§ Input data:
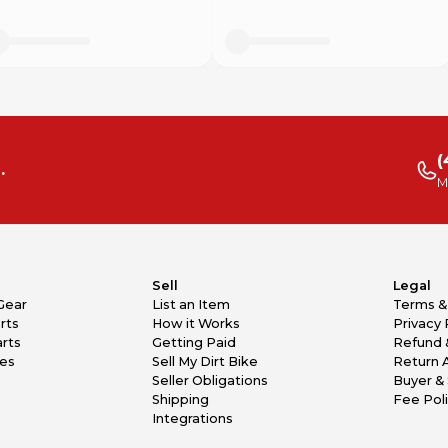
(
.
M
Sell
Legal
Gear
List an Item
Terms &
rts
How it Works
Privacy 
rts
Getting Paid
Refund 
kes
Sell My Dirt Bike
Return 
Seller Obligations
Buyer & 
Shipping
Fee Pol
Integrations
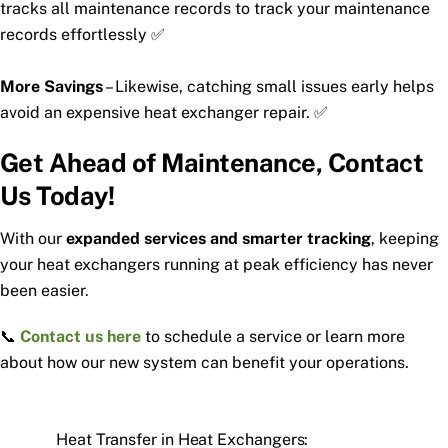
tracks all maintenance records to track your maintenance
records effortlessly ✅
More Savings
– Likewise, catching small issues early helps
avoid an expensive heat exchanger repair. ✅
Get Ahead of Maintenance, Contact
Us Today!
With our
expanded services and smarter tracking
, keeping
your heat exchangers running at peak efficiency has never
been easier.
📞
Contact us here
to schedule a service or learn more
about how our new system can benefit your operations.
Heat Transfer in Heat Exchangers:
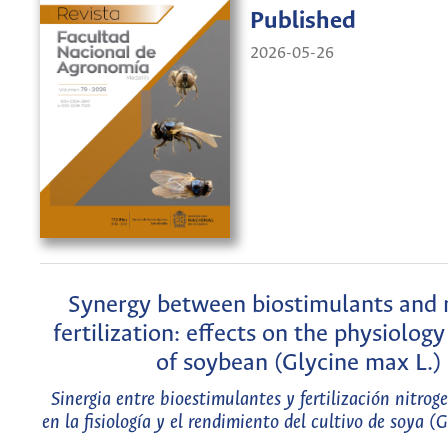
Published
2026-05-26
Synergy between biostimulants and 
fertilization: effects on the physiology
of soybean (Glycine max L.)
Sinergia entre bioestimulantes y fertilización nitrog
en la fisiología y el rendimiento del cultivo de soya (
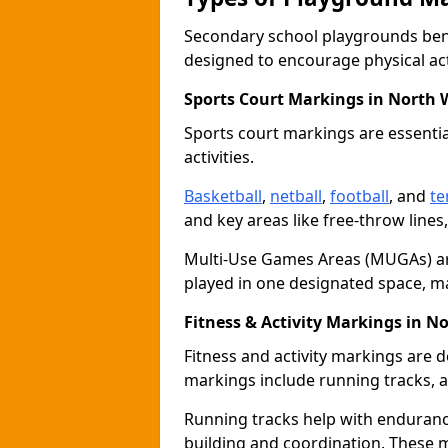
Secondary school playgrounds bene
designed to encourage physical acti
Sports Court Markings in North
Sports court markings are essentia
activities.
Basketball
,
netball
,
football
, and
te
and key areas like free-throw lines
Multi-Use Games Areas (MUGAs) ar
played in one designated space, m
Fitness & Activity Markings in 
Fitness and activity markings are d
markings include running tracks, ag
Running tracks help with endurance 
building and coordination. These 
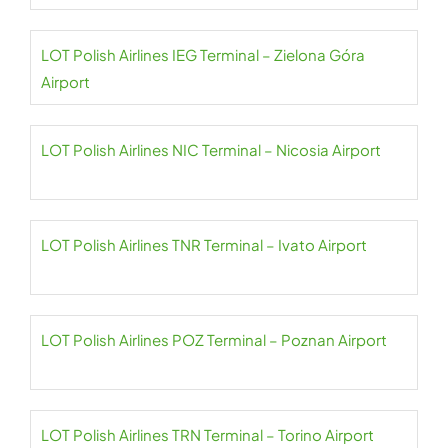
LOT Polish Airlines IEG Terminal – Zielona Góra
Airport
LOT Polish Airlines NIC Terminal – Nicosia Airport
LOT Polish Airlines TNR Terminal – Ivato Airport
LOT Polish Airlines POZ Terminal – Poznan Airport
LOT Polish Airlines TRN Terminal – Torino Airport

==

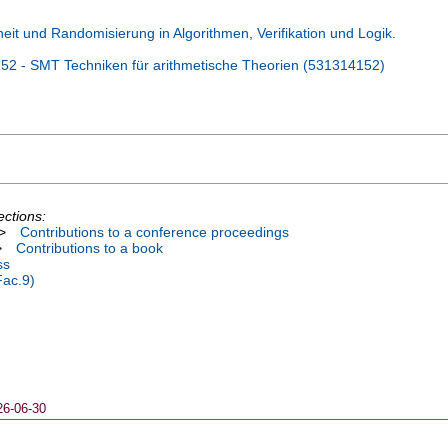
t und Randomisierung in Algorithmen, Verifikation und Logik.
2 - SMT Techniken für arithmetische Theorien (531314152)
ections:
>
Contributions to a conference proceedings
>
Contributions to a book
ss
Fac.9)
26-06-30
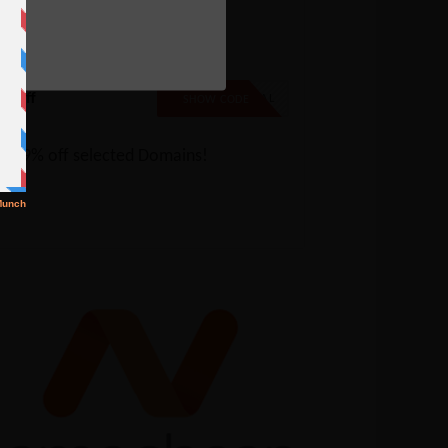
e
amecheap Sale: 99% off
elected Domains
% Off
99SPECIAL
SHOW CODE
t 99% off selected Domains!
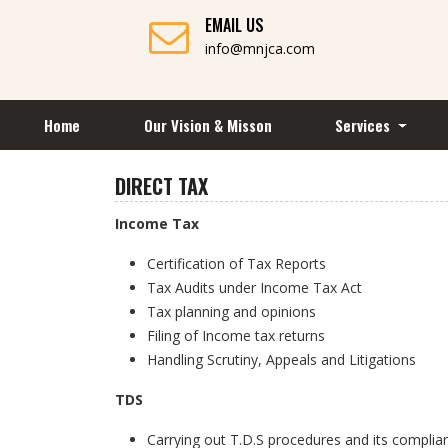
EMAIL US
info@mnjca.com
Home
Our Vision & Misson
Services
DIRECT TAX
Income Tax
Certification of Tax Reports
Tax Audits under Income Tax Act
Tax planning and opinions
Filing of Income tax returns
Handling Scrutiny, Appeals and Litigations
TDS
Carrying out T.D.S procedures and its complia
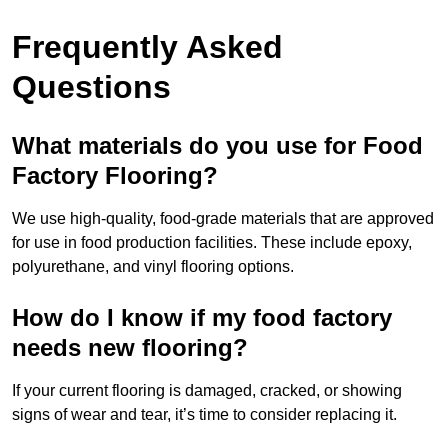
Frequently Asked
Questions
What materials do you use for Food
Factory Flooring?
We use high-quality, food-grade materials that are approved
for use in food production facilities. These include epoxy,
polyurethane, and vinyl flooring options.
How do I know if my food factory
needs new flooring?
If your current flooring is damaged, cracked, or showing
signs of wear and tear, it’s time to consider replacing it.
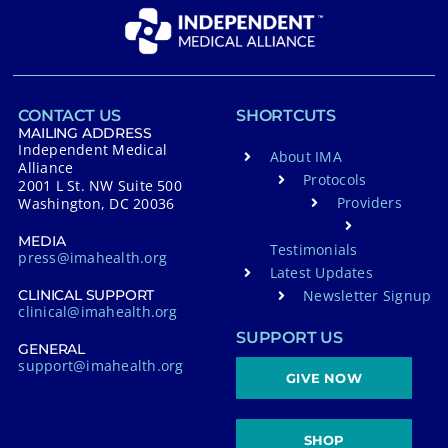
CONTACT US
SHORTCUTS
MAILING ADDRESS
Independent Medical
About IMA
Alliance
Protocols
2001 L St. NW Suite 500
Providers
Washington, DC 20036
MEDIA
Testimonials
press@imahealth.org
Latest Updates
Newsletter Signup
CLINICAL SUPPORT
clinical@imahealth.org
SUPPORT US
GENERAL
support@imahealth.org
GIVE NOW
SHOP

==

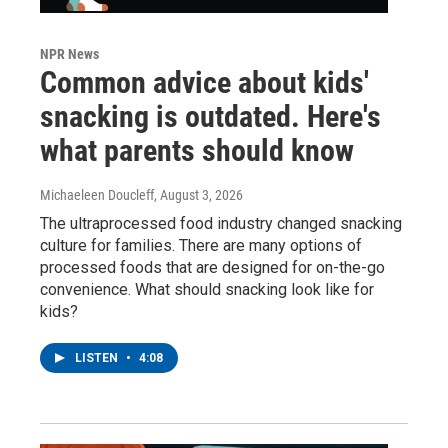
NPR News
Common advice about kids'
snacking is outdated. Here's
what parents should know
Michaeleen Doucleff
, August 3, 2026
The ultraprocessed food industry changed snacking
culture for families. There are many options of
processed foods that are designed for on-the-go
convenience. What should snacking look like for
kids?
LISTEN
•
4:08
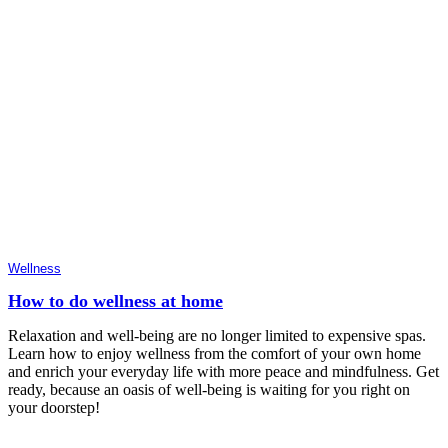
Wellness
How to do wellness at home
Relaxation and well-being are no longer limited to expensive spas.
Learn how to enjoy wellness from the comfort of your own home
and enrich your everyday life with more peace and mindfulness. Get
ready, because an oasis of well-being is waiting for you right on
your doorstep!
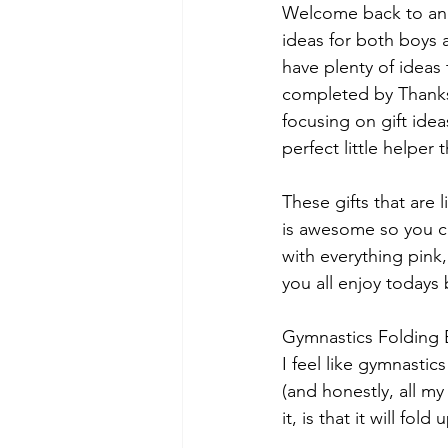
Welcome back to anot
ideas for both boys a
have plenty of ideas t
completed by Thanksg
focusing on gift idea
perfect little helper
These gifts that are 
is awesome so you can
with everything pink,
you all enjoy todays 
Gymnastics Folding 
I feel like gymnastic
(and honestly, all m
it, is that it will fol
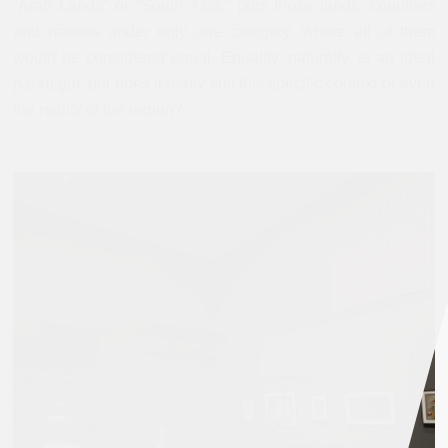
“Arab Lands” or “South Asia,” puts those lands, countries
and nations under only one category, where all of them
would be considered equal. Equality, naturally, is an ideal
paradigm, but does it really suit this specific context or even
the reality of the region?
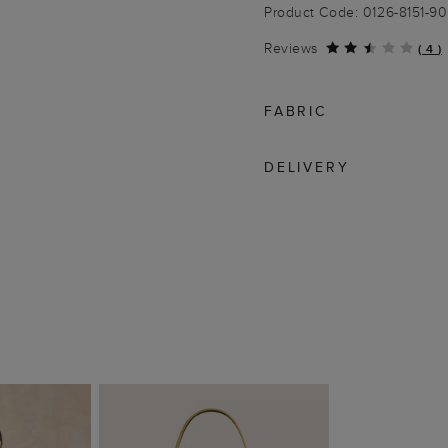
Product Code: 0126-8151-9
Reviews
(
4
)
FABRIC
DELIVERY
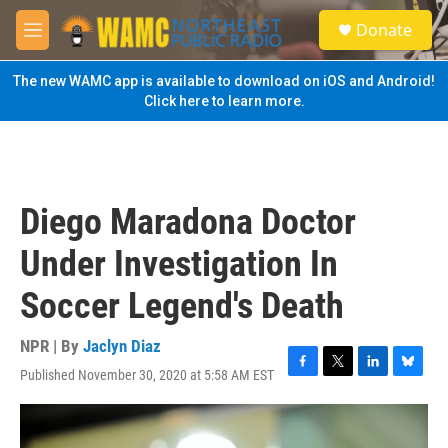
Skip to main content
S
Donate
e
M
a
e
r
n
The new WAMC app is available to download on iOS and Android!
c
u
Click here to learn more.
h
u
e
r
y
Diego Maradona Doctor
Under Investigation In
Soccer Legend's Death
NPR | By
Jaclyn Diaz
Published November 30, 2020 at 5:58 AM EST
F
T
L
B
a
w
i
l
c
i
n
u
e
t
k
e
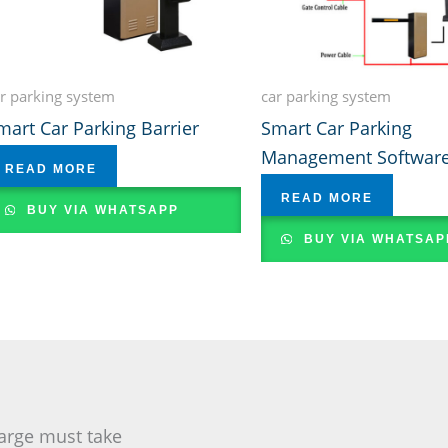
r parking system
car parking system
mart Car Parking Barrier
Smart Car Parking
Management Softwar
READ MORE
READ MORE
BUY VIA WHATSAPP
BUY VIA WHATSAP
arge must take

§ Task to complete: Among the lines above, which contain the word "options"? Copy every one.

§ Answer to this problem:
polyurethane, and vinyl flooring options.
culture for families. There are many options of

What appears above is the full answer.